Third-grade reading results have remained consistently low since 2001. According to Lyons’ group, a nonprofit organization geared toward third- grade reading proficiency, students who struggle with reading in that grade are four times less likely to finish high school by age 19.
Lyons said research has indicated third grade as a “critical predictor for future success in school.” After releasing a report about reading proficiency in 2010, her group launched a 10-year campaign with a goal of having every child in the state achieve reading proficiency by third grade.
“This isn’t just an issue for public schools to address,” she said. “We need to respond to research that learning starts at birth before the bell begins at kindergarten.”
With cuts in early education on both federal and state levels, Lyons said it is “our collective responsibility” that children continue learning outside the classroom whether they are involved in an after-school or summer program.
State Education Commissioner Mitchell Chester noted that although the state has some of the highest scores nationally, there remains room for improvement.
He said one way of accomplishing this is by encouraging more writing in early education in addition to reading.
“I do think that we can do better than we’ve been doing and some of this is about more deliberately having children write as well as read, improve writing approaches, and an investment in preschool-level opportunities,” he said.

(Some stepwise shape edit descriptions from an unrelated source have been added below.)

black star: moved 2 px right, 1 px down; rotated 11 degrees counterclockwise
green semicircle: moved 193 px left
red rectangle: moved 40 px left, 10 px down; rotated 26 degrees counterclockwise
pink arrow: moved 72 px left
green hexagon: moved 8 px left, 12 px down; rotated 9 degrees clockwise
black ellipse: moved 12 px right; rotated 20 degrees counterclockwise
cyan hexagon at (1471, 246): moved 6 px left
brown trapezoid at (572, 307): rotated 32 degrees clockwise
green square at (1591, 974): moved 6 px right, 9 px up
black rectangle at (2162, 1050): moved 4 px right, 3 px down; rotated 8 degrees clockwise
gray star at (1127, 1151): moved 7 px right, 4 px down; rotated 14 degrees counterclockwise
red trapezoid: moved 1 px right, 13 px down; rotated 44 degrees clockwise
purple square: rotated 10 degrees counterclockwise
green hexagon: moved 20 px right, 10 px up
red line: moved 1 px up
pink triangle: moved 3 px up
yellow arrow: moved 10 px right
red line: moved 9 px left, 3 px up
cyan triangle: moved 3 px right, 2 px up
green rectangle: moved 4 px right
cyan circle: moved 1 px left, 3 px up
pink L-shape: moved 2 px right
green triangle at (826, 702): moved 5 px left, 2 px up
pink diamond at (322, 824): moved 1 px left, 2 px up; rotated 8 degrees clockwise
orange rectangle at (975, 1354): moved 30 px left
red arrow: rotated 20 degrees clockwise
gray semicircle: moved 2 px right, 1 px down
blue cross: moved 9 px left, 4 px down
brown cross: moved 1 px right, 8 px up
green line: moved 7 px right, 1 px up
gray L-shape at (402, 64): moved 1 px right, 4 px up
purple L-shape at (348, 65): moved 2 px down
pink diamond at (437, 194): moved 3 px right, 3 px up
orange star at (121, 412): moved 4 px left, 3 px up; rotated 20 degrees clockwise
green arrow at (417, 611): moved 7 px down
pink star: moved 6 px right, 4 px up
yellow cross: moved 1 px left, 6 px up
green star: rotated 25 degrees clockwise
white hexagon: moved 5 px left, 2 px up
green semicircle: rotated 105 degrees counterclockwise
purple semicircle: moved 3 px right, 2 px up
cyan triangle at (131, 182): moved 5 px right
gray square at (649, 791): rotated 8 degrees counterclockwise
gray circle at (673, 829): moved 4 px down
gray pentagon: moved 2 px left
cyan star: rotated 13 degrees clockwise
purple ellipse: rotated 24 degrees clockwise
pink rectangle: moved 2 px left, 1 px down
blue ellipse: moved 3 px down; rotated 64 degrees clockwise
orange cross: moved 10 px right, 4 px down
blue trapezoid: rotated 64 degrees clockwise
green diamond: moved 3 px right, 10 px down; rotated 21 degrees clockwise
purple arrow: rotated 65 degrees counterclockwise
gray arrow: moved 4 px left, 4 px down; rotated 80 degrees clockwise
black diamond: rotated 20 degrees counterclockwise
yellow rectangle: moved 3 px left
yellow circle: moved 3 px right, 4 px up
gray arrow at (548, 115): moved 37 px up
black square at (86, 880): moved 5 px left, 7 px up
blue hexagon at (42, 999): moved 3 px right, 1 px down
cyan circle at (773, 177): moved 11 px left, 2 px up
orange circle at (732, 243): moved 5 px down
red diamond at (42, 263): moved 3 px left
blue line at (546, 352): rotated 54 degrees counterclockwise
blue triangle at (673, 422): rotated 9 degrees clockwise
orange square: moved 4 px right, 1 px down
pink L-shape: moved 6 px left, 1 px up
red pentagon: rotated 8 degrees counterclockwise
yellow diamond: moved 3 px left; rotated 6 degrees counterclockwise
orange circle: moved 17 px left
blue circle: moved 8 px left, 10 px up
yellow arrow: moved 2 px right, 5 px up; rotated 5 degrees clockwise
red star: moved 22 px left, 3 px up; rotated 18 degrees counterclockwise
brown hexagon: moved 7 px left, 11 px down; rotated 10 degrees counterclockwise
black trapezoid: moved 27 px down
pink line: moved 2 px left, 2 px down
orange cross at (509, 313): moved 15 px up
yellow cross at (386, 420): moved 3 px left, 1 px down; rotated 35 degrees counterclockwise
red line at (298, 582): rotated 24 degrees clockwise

The state is looking to replace MCAS, previewing a standardized K-12 assessment test of students’ readiness for college and careers called Partnership for Assessment of Readiness for College and Careers (PARCC). After a two-year pilot program, the state will decide whether to replace it.
Chester noted that the new test would have a writing component for every grade level and shift to analyzing more nonfiction reading.
“I do think that having to develop writing and develop vocabulary will boost literacy achievement in both fiction and nonfiction,” Chester said. “That will make the reading and writing connected to one another much more powerful.”
Jamie Gass, director of the Center for School Reform at the nonprofit think tank, Pioneer Institute, cautioned that PARCC focuses less on classic literature, drama and poetry, which he said strengthens a higher quality of vocabulary for students.
“We’ve known for several years that the reading scores are stagnating or declining, especially with low-income students, and (PARCC) is an unnecessary transition that is not going to help things out and create greater confusion and less continuity,” Gass said.
To make up for the loss in fiction reading, Gass encourages parents to read the classics to their children at home.
Despite the lack of improvement in third-grade reading scores, Chester noted that Murkland Elementary School in Lowell was one of 14 schools around the state once labeled “underperforming” that has increased achievement and progress after a three-year improvement program.
“I’m encouraged by what we’ve seen at Murkland and the other schools over the past three years,” Chester said. “It is a very hopeful sign for what is possible in early grades for both reading and math.”